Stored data
......
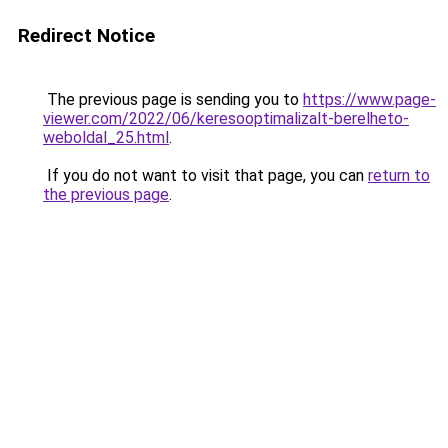
Redirect Notice
The previous page is sending you to
https://www.page-
viewer.com/2022/06/keresooptimalizalt-berelheto-
weboldal_25.html
.
If you do not want to visit that page, you can
return to
the previous page
.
......
■ Problem statement: Drop the pictures and reproduce the rest of the entries above exactly.

■ Task output:
Redirect Notice
The previous page is sending you to
https://www.page-
viewer.com/2022/06/keresooptimalizalt-berelheto-
weboldal_25.html
.
If you do not want to visit that page, you can
return to
the previous page
.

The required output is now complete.